Voleta rarely looked away from a spectacle, but she did now.
When it was over, the hods rolled the strip of moss back over the dead man, already half submerged in the soft loam underneath. They took turns pacing over the uneven spot until it was level with the rest of the radiant lawn.
Chapter Nine
“After the initial shock receded, I quickly forgot Edith’s arm was at all unnatural. Much as spectacles flatter an intelligent face, the powerful engine compliments her quite well. It is difficult to fathom that such an essential and vital part of her could one day run down like a pocket watch.”
- The Stone Cloud's Logbook, Captain Tom Mudd
The ship’s umbilical lay across the Stone Cloud’s deck like an overgrown tubeworm. Adam sat dissecting one end of the salvaged duct, cutting through layers of silk, cotton insulation, and wire. The collar was too large for the mouth of the chimney and had to be cinched in. It was fiddly work, and he hadn’t the right tools for it, but he felt no urge to complain. The work made him feel capable, and it distracted him from his hunger and his worry.
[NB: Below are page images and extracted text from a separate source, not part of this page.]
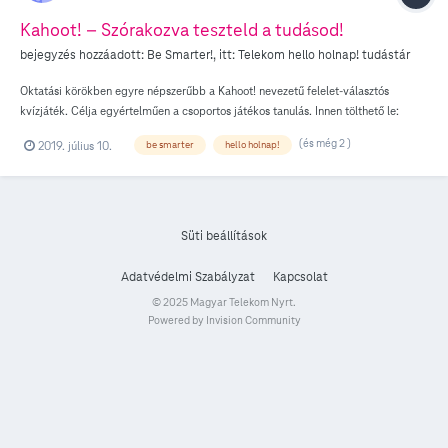
Kahoot! – Szórakozva teszteld a tudásod!
bejegyzés hozzáadott:
Be Smarter!
, itt:
Telekom hello holnap! tudástár
Oktatási körökben egyre népszerűbb a Kahoot! nevezetű felelet-választós
kvízjáték. Célja egyértelműen a csoportos játékos tanulás. Innen tölthető le:
Android iOS Hogyan használjuk? Az alkalmazás letöltését követően lehetőségünk
(és még 2 )
2019. július 10.
be smarter
hello holnap!
van regisztrálni, amely a kvízek tárolása, és későbbiekben történő visszanézése
szempontjából nagyon hasznos tud lenni. A csoportos kitöltéshez szükségeltetik
egy közös kivetítő/képernyő, amelyen keresztül a játékban résztvevők a
mobiljuk segítségével tudnak tippelni a felületen megjelent választási
lehetőségek közül. A játékhoz való csatlakozás egy 4 számjegyű kód beütése
Süti beállítások
után történik, és amint mindenki belépett, kezdődhet is a móka!
Adatvédelmi Szabályzat
Kapcsolat
© 2025 Magyar Telekom Nyrt.
Powered by Invision Community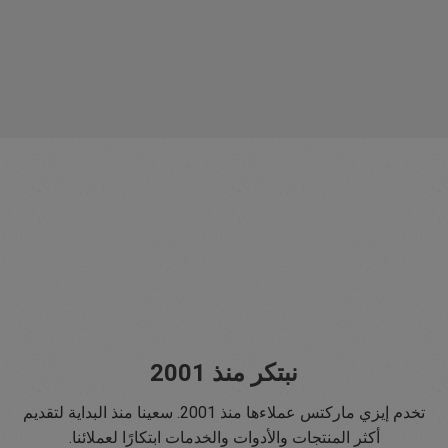
نبتكر منذ 2001
تخدم إيزي ماركتس عملاءها منذ 2001. سعينا منذ البداية لتقديم
أكثر المنتجات والأدوات والخدمات ابتكارًا لعملائنا.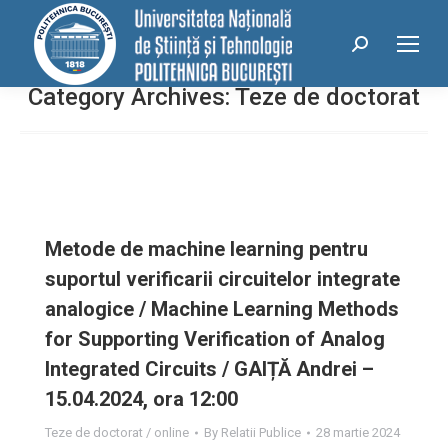
conținut
Search:
Category Archives:
Teze de doctorat
Metode de machine learning pentru
suportul verificarii circuitelor integrate
analogice / Machine Learning Methods
for Supporting Verification of Analog
Integrated Circuits / GAIȚĂ Andrei –
15.04.2024, ora 12:00
Teze de doctorat / online
By
Relatii Publice
28 martie 2024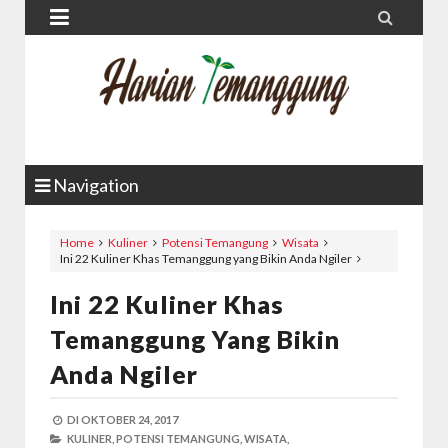


Navigation
Home
Kuliner
Potensi Temangung
Wisata
Ini 22 Kuliner Khas Temanggung yang Bikin Anda Ngiler
Ini 22 Kuliner Khas
Temanggung Yang Bikin
Anda Ngiler
DI
OKTOBER 24, 2017
KULINER,
POTENSI TEMANGUNG,
WISATA,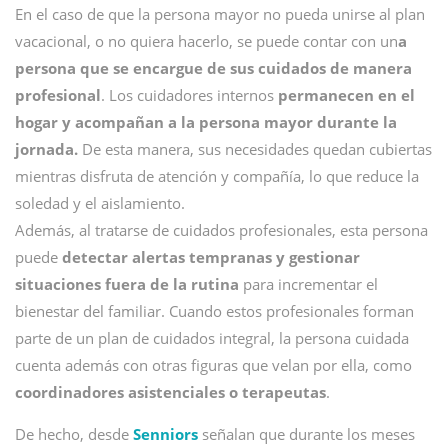
En el caso de que la persona mayor no pueda unirse al plan
vacacional, o no quiera hacerlo, se puede contar con un
a
persona que se encargue de sus cuidados de manera
profesional
. Los cuidadores internos
permanecen en el
hogar y acompañan a la persona mayor durante la
jornada.
De esta manera, sus necesidades quedan cubiertas
mientras disfruta de atención y compañía, lo que reduce la
soledad y el aislamiento.
Además, al tratarse de cuidados profesionales, esta persona
puede
detectar alertas tempranas y gestionar
situaciones fuera de la rutina
para incrementar el
bienestar del familiar. Cuando estos profesionales forman
parte de un plan de cuidados integral, la persona cuidada
cuenta además con otras figuras que velan por ella, como
coordinadores asistenciales o terapeutas
.
De hecho, desde
Senniors
señalan que durante los meses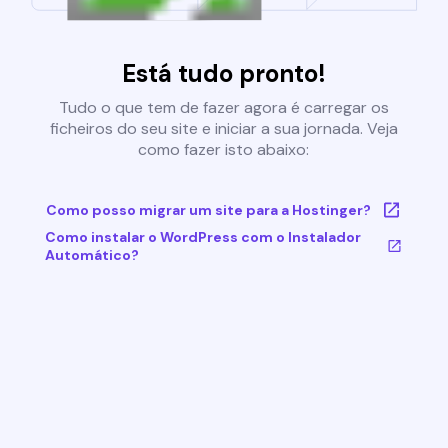
Está tudo pronto!
Tudo o que tem de fazer agora é carregar os
ficheiros do seu site e iniciar a sua jornada. Veja
como fazer isto abaixo:
Como posso migrar um site para a Hostinger?
Como instalar o WordPress com o Instalador
Automático?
The tang of smoke from the burning derelict was still detectable in the air. The lack of wind and the gaps between shipwrecks had kept the fire from spreading, and once the hull gave way, the beach spilled in and smothered the blaze. They could only hope that the fire hadn’t attracted any unwanted attention. At least they had some fresh guns if it did.
“There,” Adam said. “That should do it. Can you help me get this fitted onto the stack?”
Iren helped lift the cumbersome, delicate duct over the furnace. Adam’s modified collar fit well, and she held it in place as he bolted it down. The work required them to stand in a tangle of arms and elbows which, even a day earlier, would’ve made Iren gruff and Adam nervous. But since their encounter with the spider-eater, the tenor of their interactions had improved. It seemed to Adam that they had become friends.
He took advantage of their newfound camaraderie to satisfy a point of curiosity. “I don’t want to sound ungrateful because I really do appreciate you always keeping an eye out for her, but I can’t help wondering, why do you like Voleta so much?”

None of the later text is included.